The putative European Innovation Council is not on the drawing board yet, but it already has the ring of a legacy project, being floated in a keynote speech in which the Commissioner set out what he said are, “my own ambitions for the coming years.” He told delegates the idea for the new innovation funding body should be taken forward as “a major element” under the mid-term review of Horizon 2020.

The three ‘Os’

In the meantime, Moedas will be working to chart a new path for European research and innovation policy that is, “fit for a world that is open, digital and global.”

This will start the second chapter in the development of the European Research Area, Moedas said.

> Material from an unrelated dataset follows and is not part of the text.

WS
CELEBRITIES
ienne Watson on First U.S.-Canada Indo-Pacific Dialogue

After 15 years devoted to creating the physical infrastructure and regulations to support cross-border mobility for researchers, it is time to further open up research and innovation systems by bringing together the physical and the digital, and to recognise there is a revolution happening in the way science works.

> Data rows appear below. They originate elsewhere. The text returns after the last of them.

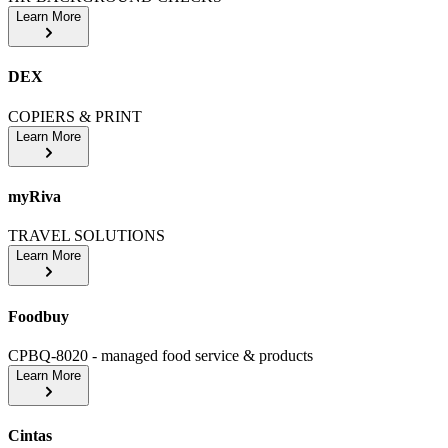
Learn More
DEX
COPIERS & PRINT
Learn More
myRiva
TRAVEL SOLUTIONS
Learn More
Foodbuy
CPBQ-8020 - managed food service & products
Learn More
Cintas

“Every part of the scientific method is becoming an open, collaborative and participative process,” Moedas said, intoning a new mantra, of, “Open innovation, open science, openness to the world.”

The Commissioner said he would like to go, “further and faster towards open innovation” involving more people in the innovation process, from researchers, to entrepreneurs, users, governments and civil society. “We need open innovation to capitalise on the results of European research and innovation. This means creating the right ecosystems, increasing investment, and bringing more companies and regions into the knowledge economy,” Moedas said.

The first requirement is to do more to create a regulatory environment for innovation to flourish. “How do we make sure legislative processes that take several years can adapt to technologies that evolve every month? How do we make sure regulation is based on an innovation principle, as well as a precautionary principle?” said Moedas.

Secondly, the Commissioner wants to address the shortage of venture capital in Europe “head on” through the development of one or several European fund of funds. At the same time, new actions are needed to get more innovation impact out of Horizon 2020. One way is to create real synergies with the Structural Funds, Moedas said, promising a "seal of excellence" for applicants that are evaluated as excellent but cannot obtain financing from Horizon 2020, to help them access Structural Funds.

The idea has been around for a while – Moedas talked about it at length in an interview with Science|Business back in March, but here for the first time it sounded like the seal will create a route between the two funding programmes. The announcement came as competition for funding is increasing, with new data showing the average odds of getting a grant from the EU’s €77 billion Horizon 2020 research and innovation programme have fallen to between 12-14 per cent, down from 19-21 per cent just two years ago in Framework Programme 7.

Replicating excellence

Moedas also set out an ambition to see the European Research Council’s standing as a beacon of excellence replicated throughout Horizon 2020.

To lay the ground for this, the Commission is preparing a call for the European Science Cloud Project to provide more open access to research results and the underlying data. This will mean setting standards for the management, interoperability and quality of scientific data.

“I would like to see progress on this in next 12 months. And I will want to see what further support or requirements for open data should be introduced in Horizon 2020 following the mid-term review,” Moedas said.

In addition, the Commission is looking to improve the standing of the research it funds, with Moedas saying a new European Research Integrity Initiative, with clear standards and mechanisms to tackle scientific misconduct, will be launched by the end of this year. “This will not only boost scientific excellence, but it will show to the public that European science is above reproach,” he said.